Unexpected WHM logins or administrative actions.
Suspicious session files under /var/cpanel/sessions.
New WHM API tokens.
New cPanel users or modified privileges.
Unexpected changes in /home/*/public_html.
Recently modified PHP files, .htaccess files, cron jobs, SSH authorized keys, and webmail accounts.
Outbound connections from the hosting server to suspicious infrastructure.
Unusual email-sending spikes that may indicate spam abuse.
Website redirects to phishing pages or malware delivery infrastructure.
Incident Response Checklist
If you suspect exploitation:
Isolate the server from public administrative access.
Preserve evidence: logs, session files, process lists, network connections, cron jobs, user lists, and file timestamps.
Patch cPanel/WHM to a fixed version.
Run the official detection script from cPanel.
Rotate all credentials associated with WHM, cPanel, databases, SSH, FTP/SFTP, email, CMS admins, and third-party integrations.
Review all hosted websites for web shells, malicious plugins, injected JavaScript, and unauthorized admin accounts.
Check backups and confirm whether clean restore points exist.
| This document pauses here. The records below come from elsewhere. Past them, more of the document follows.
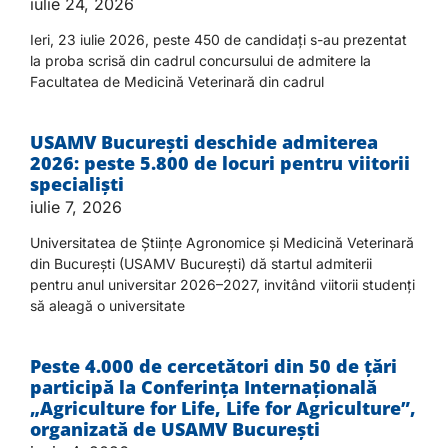
iulie 24, 2026
Ieri, 23 iulie 2026, peste 450 de candidați s-au prezentat
la proba scrisă din cadrul concursului de admitere la
Facultatea de Medicină Veterinară din cadrul
USAMV București deschide admiterea
2026: peste 5.800 de locuri pentru viitorii
specialiști
iulie 7, 2026
Universitatea de Științe Agronomice și Medicină Veterinară
din București (USAMV București) dă startul admiterii
pentru anul universitar 2026–2027, invitând viitorii studenți
să aleagă o universitate
Peste 4.000 de cercetători din 50 de țări
participă la Conferința Internațională
„Agriculture for Life, Life for Agriculture”,
organizată de USAMV București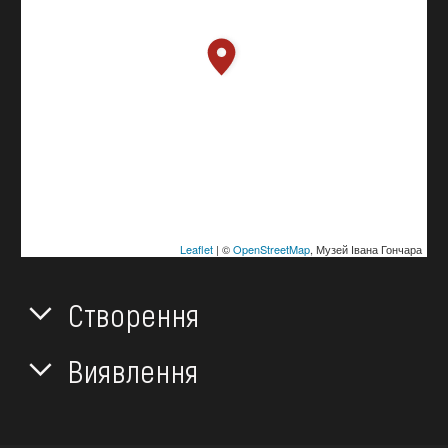
Leaflet
| ©
OpenStreetMap
, Музей Івана Гончара
Створення
Виявлення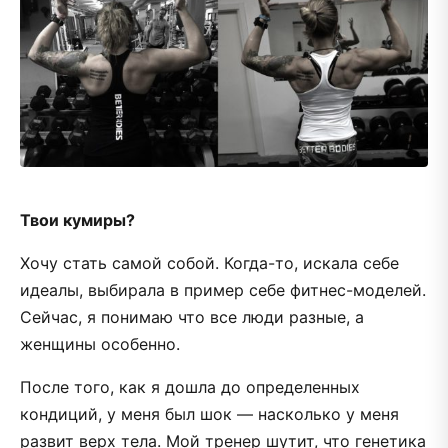
Твои кумиры?
Хочу стать самой собой. Когда-то, искала себе
идеалы, выбирала в пример себе фитнес-моделей.
Сейчас, я понимаю что все люди разные, а
женщины особенно.
После того, как я дошла до определенных
кондиций, у меня был шок — насколько у меня
развит верх тела. Мой тренер шутит, что генетика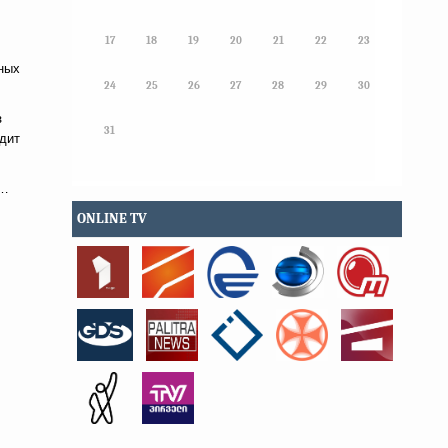
17
18
19
20
21
22
23
ных
24
25
26
27
28
29
30
з
31
одит
й…
ONLINE TV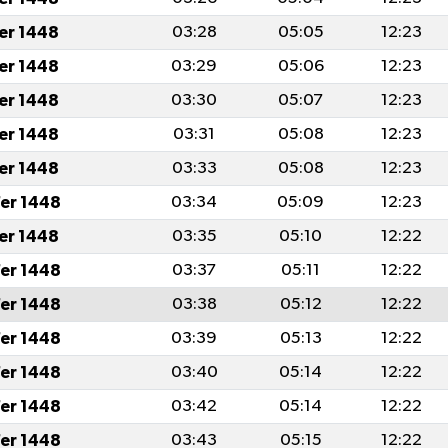
fer 1448
03:28
05:05
12:23
fer 1448
03:29
05:06
12:23
fer 1448
03:30
05:07
12:23
fer 1448
03:31
05:08
12:23
fer 1448
03:33
05:08
12:23
er 1448
03:34
05:09
12:23
fer 1448
03:35
05:10
12:22
er 1448
03:37
05:11
12:22
er 1448
03:38
05:12
12:22
er 1448
03:39
05:13
12:22
er 1448
03:40
05:14
12:22
er 1448
03:42
05:14
12:22
er 1448
03:43
05:15
12:22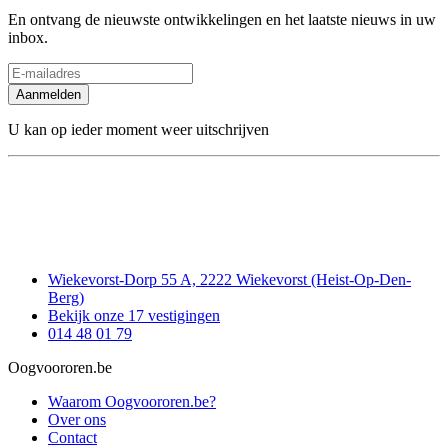
En ontvang de nieuwste ontwikkelingen en het laatste nieuws in uw
inbox.
Aanmelden
U kan op ieder moment weer uitschrijven
Wiekevorst-Dorp 55 A, 2222 Wiekevorst (Heist-Op-Den-
Berg)
Bekijk onze 17 vestigingen
014 48 01 79
Oogvoororen.be
Waarom Oogvoororen.be?
Over ons
Contact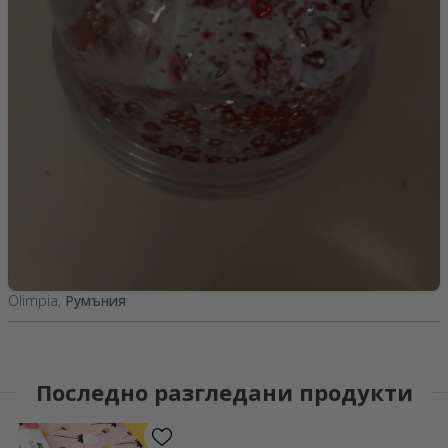
Olimpia,
Румъния
Последно разгледани продукти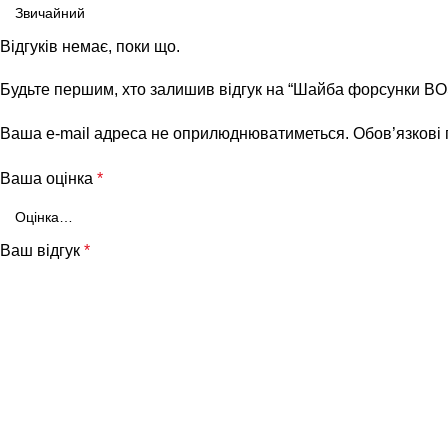
Відгуків немає, поки що.
Будьте першим, хто залишив відгук на “Шайба форсунки 
Ваша e-mail адреса не оприлюднюватиметься.
Обов’язкові
Ваша оцінка
*
Ваш відгук
*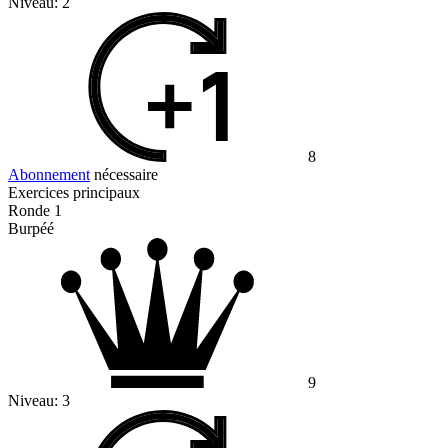
Niveau:
2
8
Abonnement
nécessaire
Exercices principaux
Ronde 1
Burpéé
9
Niveau:
3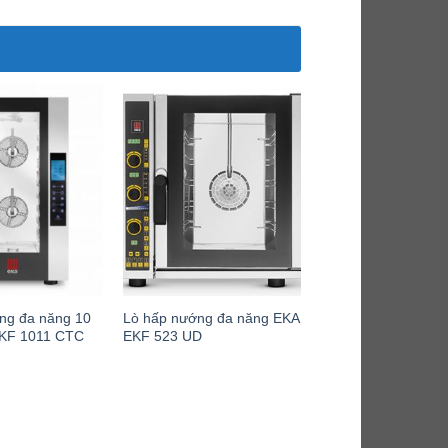
ng đa năng 10
Lò hấp nướng đa năng EKA
EKF 1011 CTC
EKF 523 UD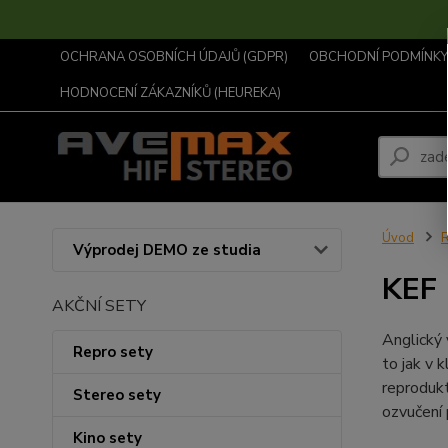
OCHRANA OSOBNÍCH ÚDAJŮ (GDPR)
OBCHODNÍ PODMÍNKY .
HODNOCENÍ ZÁKAZNÍKŮ (HEUREKA)
Úvod
R
Výprodej DEMO ze studia
KEF
AKČNÍ SETY
Anglický 
Repro sety
to jak v 
reprodukt
Stereo sety
ozvučení 
Kino sety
Monitor for reinfection after cleanup.
Notify affected customers or stakeholders if data access or website compromise is confirmed.
Document the incident for compliance, insurance, and future hardening.
Recommendation
CVE-2026-41940 should be handled as an emergency vulnerability for any organization running cPanel & WHM, WP Squared, or hosting infrastructure managed by a third party. The vulnerability is critical, remotely exploitable, actively exploited, and affects a widely deployed administrative platform.
Patch immediately. Verify the version. Run the official detection script. Restrict administrative exposure. Rotate credentials where compromise is suspected. For organizations that depend on hosting providers, demand written confirmation of patching and compromise checks.
At The Birdling, we recommend that organizations use this incident as a trigger to reassess their broader hosting security posture. The goal is not only to survive CVE-2026-41940, but to reduce the impact of the next pre-authentication flaw before it appears.